It is important that the test team obtain early feedback on the requirements traceability matrix from end users or system customers, as a means to reach agreement on the verification method to be employed to support verification or qualification of each requirement. This decision is especially significant because some verification methods are easier to implement and less time-intensive than other methods. Early feedback on the matrix from the customer helps provide more time for the test team to respond to potential changes.

As the requirements traceability matrix identifies the test procedures that will be performed, approval of this matrix by the customer also signifies customer satisfaction with the scope of test coverage for system requirements or use cases. When user acceptance test (UAT) is performed later, the customer will review the requirements traceability matrix to verify test coverage of system requirements or use cases. Table 6.4 provides a sample requirements traceability matrix.

Table 6.4. Requirements Traceability Matrix^*

The requirements traceability matrix in Table 6.4 includes a system requirements specification paragraph identifier, requirement statement text, unique requirement identifier generated by the RM tool, qualification method, risk/priority classification of the requirement, and test procedure associated with the requirement. It also identifies the system delivery (D1, D2, or D3) in which the solution to the requirement has been implemented.

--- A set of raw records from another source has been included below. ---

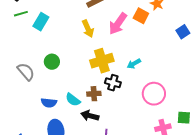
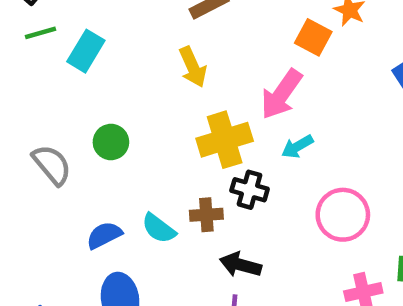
pink arrow: (118, 24) -> (281, 94), moved
blue semicircle: (49, 103) -> (104, 235), turned 147
black arrow: (90, 116) -> (241, 265), moved

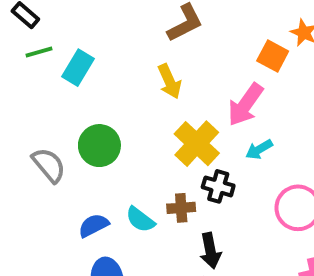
yellow cross: (225, 140) -> (197, 144), turned -30
green circle: (111, 142) -> (99, 146), size x1.4
black arrow: (241, 265) -> (210, 251), turned -116

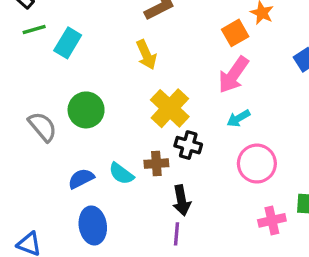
orange square: (273, 56) -> (235, 33), turned 32
pink arrow: (245, 105) -> (233, 75), moved
cyan arrow: (259, 149) -> (238, 118), moved

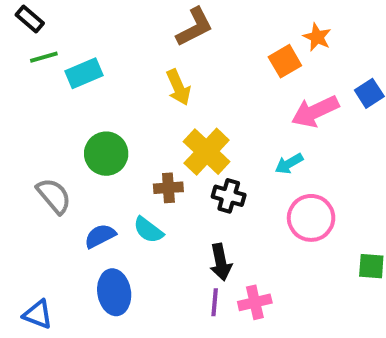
cyan rectangle: (68, 43) -> (84, 73), turned 36
pink arrow: (233, 75) -> (315, 111), moved, turned 30
gray semicircle: (43, 127) -> (54, 196), moved
brown cross: (156, 164) -> (168, 188), moved
pink cross: (272, 220) -> (255, 302), moved

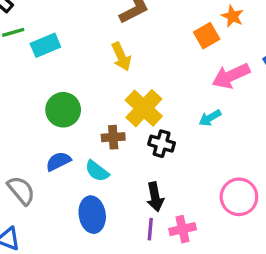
gray semicircle: (54, 196) -> (21, 190), moved
pink circle: (311, 218) -> (239, 197), moved
blue semicircle: (100, 236) -> (58, 161), moved
blue ellipse: (114, 292) -> (92, 215), moved

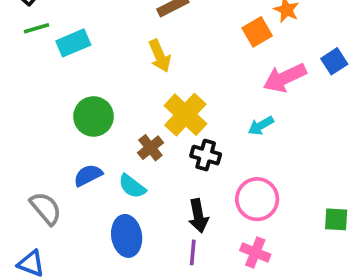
brown cross: (113, 137) -> (150, 148), turned -35
pink circle: (239, 197) -> (257, 199), moved
pink cross: (183, 229) -> (255, 252), moved, turned 35

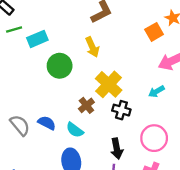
green circle: (94, 116) -> (60, 66), moved
blue semicircle: (88, 175) -> (47, 123), turned 54
gray semicircle: (46, 208) -> (20, 125), moved

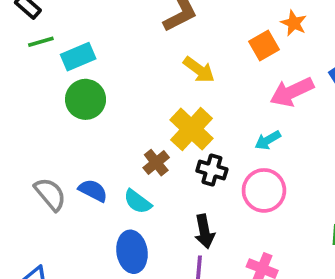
yellow arrow: (92, 47) -> (199, 70), moved, turned -30
green circle: (60, 66) -> (86, 99), moved
pink circle: (154, 138) -> (264, 190), moved

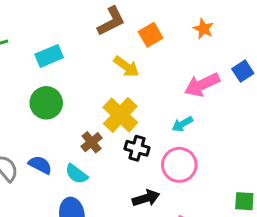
orange square: (264, 45) -> (151, 35), moved
cyan rectangle: (78, 57) -> (49, 56), moved
green circle: (86, 99) -> (46, 103), moved
black arrow: (204, 231) -> (146, 198), moved, turned -96

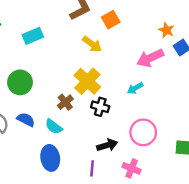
orange star: (203, 29) -> (166, 30), moved
green circle: (46, 103) -> (20, 82), moved
pink circle: (179, 165) -> (143, 132), moved

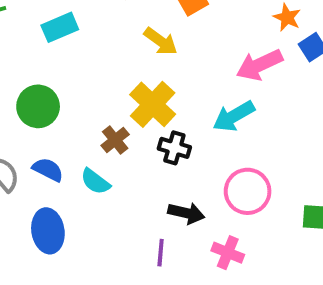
cyan arrow: (135, 88) -> (234, 116), size x1.5
black arrow: (107, 145) -> (186, 213), turned 30
blue ellipse: (50, 158) -> (48, 231), moved

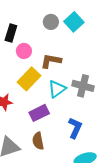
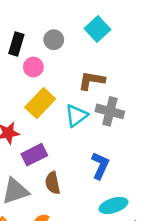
gray circle: (51, 22) -> (54, 40), moved
brown L-shape: (51, 61) -> (92, 81), moved
purple rectangle: (39, 113) -> (34, 155), moved

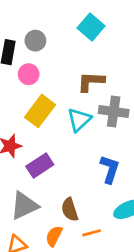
gray circle: (54, 40) -> (35, 41), moved
brown semicircle: (53, 183) -> (70, 210), moved

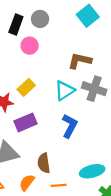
yellow rectangle: (40, 111) -> (26, 87), moved, size x0.7
blue L-shape: (110, 169) -> (70, 126), moved

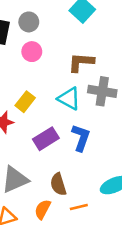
pink circle: (30, 46) -> (32, 52), moved
cyan triangle: (65, 90) -> (69, 99), turned -50
purple rectangle: (26, 122) -> (46, 139), moved

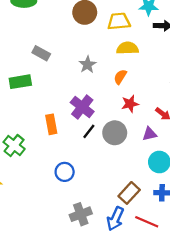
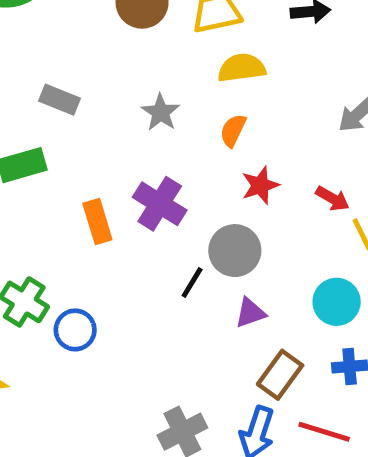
orange rectangle: (51, 124) -> (97, 221), moved
black line: (89, 131) -> (192, 282), moved
purple triangle: (150, 134) -> (250, 313), moved
blue circle: (65, 172) -> (75, 330), moved

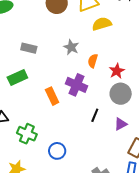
orange semicircle: (233, 130) -> (93, 61), moved
gray circle: (235, 251) -> (121, 94), moved
blue circle: (75, 330) -> (57, 151), moved

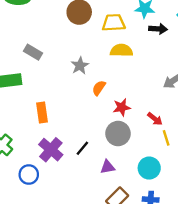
purple cross: (76, 85) -> (51, 150), moved

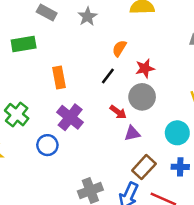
gray star: (80, 66) -> (87, 17), moved
red arrow: (155, 119) -> (118, 112), moved
black line: (82, 148) -> (108, 76), moved

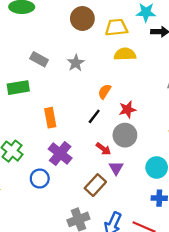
purple triangle: (132, 133) -> (116, 168), turned -48
brown rectangle: (144, 167) -> (95, 185), moved

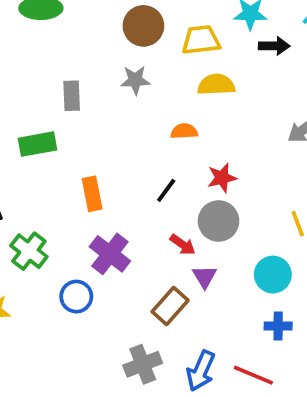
gray rectangle: (39, 59) -> (72, 96), turned 60
gray star: (76, 63) -> (135, 80), moved, turned 30
orange semicircle: (104, 92) -> (184, 131), moved, turned 56

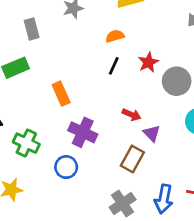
black line: (166, 190) -> (114, 66), moved
gray circle: (219, 221) -> (177, 81), moved

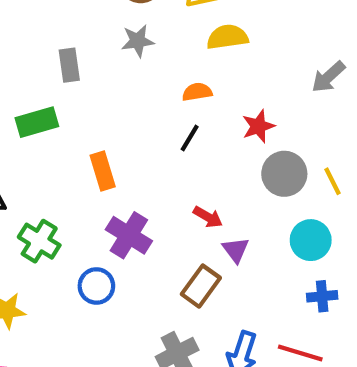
red star: (148, 62) -> (258, 126), moved

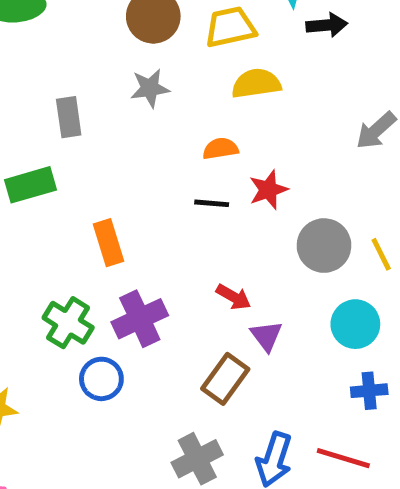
red star: (258, 126) -> (268, 190), moved
black line: (190, 138) -> (212, 203), turned 64
purple cross: (129, 235) -> (140, 319), turned 33
green cross: (39, 241) -> (68, 323), moved

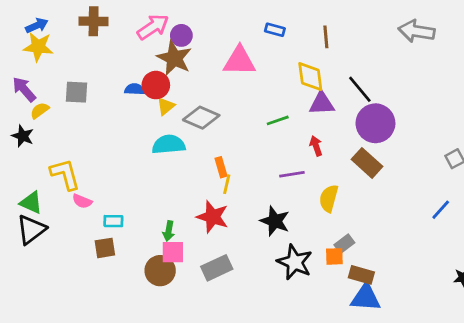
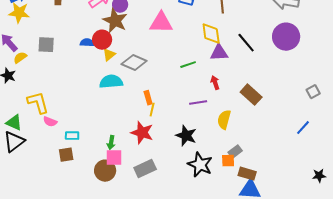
purple circle: (375, 123) -> (286, 37), moved

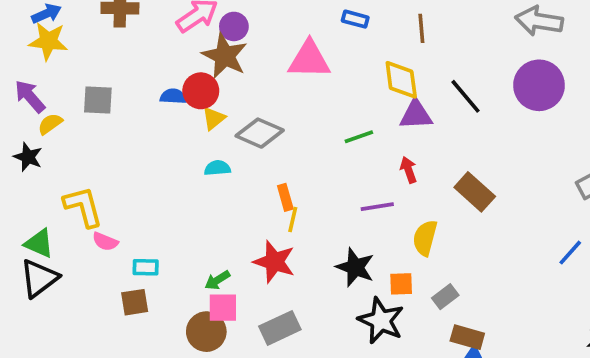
cyan semicircle: (111, 82) -> (217, 168), size x0.6
green arrow: (111, 143) -> (217, 280), turned 48
orange square: (228, 161) -> (401, 284), moved

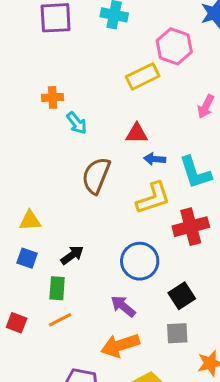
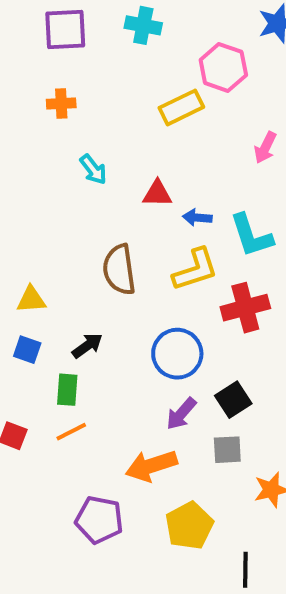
orange cross: (53, 97) -> (61, 103), moved
red triangle: (137, 133) -> (157, 194), moved
brown semicircle: (96, 176) -> (119, 270), moved, turned -30
purple arrow: (123, 306) -> (181, 414), moved, turned -88

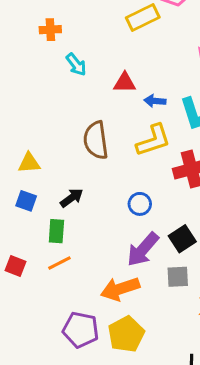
orange cross: (61, 103) -> (50, 30), moved
blue circle: (177, 354) -> (140, 204), size x0.6
purple arrow: (181, 414) -> (143, 249), size x1.4
yellow pentagon: (189, 526) -> (126, 334), moved

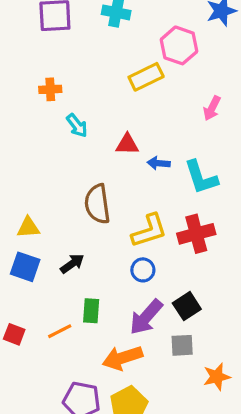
yellow L-shape: (153, 140) -> (149, 231), moved
blue square: (26, 201) -> (25, 267), size x1.4
green rectangle: (56, 231) -> (91, 311), moved

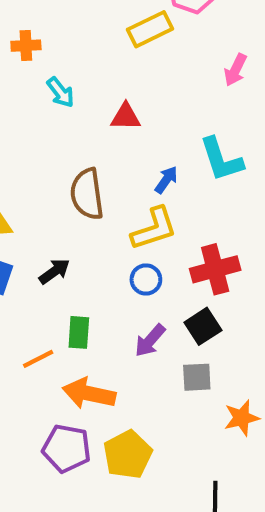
blue arrow: (159, 163) -> (166, 180), moved, turned 120
red cross: (196, 234) -> (215, 269), moved
purple arrow: (146, 317) -> (150, 341), size x0.7
orange arrow: (122, 358) -> (89, 393), moved, turned 30

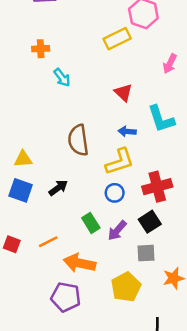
red triangle: (126, 117) -> (123, 93), moved, turned 42
blue arrow: (166, 180) -> (127, 131), turned -120
green rectangle: (79, 332) -> (91, 223), moved, turned -36
yellow pentagon: (128, 454) -> (126, 287), moved

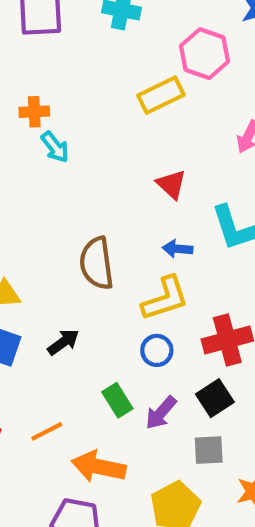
cyan arrow: (62, 77) -> (55, 147), moved

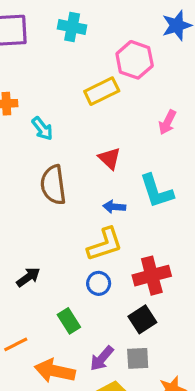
cyan arrow: (55, 147) -> (42, 129), moved
brown semicircle: (97, 263) -> (53, 185), moved
purple arrow: (161, 413) -> (102, 358), moved

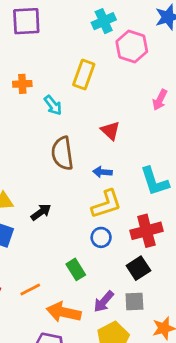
cyan cross: (72, 27) -> (104, 21), moved, turned -35
yellow rectangle: (102, 91) -> (84, 75), moved, turned -44
cyan L-shape: (156, 191) -> (154, 181), moved
blue arrow: (114, 207) -> (102, 172), moved
black arrow: (28, 277) -> (41, 212), moved

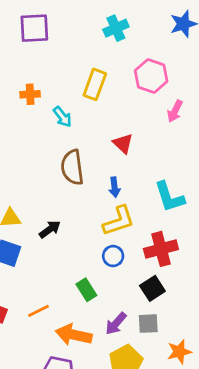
pink hexagon: (132, 46) -> (151, 76), moved
blue arrow: (102, 172) -> (114, 187), turned -102

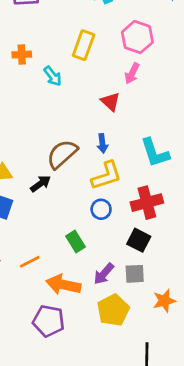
pink arrow: (175, 111) -> (132, 73), moved
brown semicircle: (72, 167) -> (62, 154), moved, turned 56
black square: (152, 288) -> (139, 240), turned -30

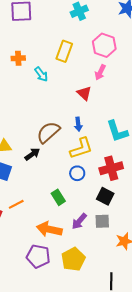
orange line: (30, 262) -> (16, 204), moved
yellow pentagon: (113, 310) -> (73, 259), moved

6.4 Test Program Events, Activities, and Documentation

Key elements of test planning include the planning associated with project milestone events, test program activities, and test-program-related documentation. The technical approach for these key elements is developed, personnel are assigned, and performance timelines are defined in the test program schedule.

6.4.1 Events

The major events for the test team should be reflected in the test schedule. These events include requirements and design reviews, test readiness reviews, system configuration audits, technical interchange meetings, and formal test-related working group meetings. Other limited-timeframe activities may include the conduct of special tests, such as security testing, and the performance of acceptance tests.

To bolster the life-cycle performance of the test program, a test and integration work group (TIWG) may be defined. TIWG provides a forum to facilitate iterative interchange between test engineers, development staff, and customer representatives. TIWGs are held on a periodic basis, and TIWG meetings should be incorporated in the test schedule. The goals of the TIWG include the following:

• Ensure that planned testing activities support the verification of functional, performance, and technical requirements for the system.

• Ensure that testing addresses human engineering aspects of system operability.

• Identify and monitor major test program risks to ensure that test prerequisite activities are performed correctly and are proceeding according to the project schedule.

• Obtain early and informal customer feedback on draft test plans and traceabilty matrices so as to finalize the scope and depth of the test effort and to expedite approval of test documentation.

• Enhance the customer’s familiarity with and understanding of the detailed aspects of the test program so as to bring about a more efficient acceptance test effort.

Test readiness reviews (TRR) may be conducted as part of a project to ensure that the test program is ready to support a UAT. On large development projects, a TRR may involve comprehensive reviews that examine requirements specification and design document changes, unit- and integration-level test status, test environment readiness, and test procedure development. Test environment readiness may need to address the availability status of test data requirements, as well as the availability status of hardware and software required to support the test system configuration.

6.4.2 Activities

The test plan must identify the scope of test activities to be performed. Typically, a work breakdown structure (WBS) is developed to identify the categories of test activities that may be carried out (see Chapter 5).

One important activity that needs to be defined is the review of project documentation. Although documentation review by the test team is an effective defect removal strategy, the test team needs to be careful about leaving the scope of this activity open-ended. As noted previously, test resources are limited but expectations of test team support may be greater than the budget allows. It is important to clearly define which project documents will be reviewed. The test team should list the title of each project document to be reviewed within the test plan.

6.4.3 Documentation

In addition to reviewing project-generated documents, the test team will produce test documentation. It should develop a list containing the title of each test document type, indicate whether the document will be delivered outside the organization (deliverable), and list the scheduled due date or timeframe in which the document will be created. When the document is produced on a monthly (periodic) basis, the due date column can simply read monthly. Table 6.5 contains a sample listing of test documentation.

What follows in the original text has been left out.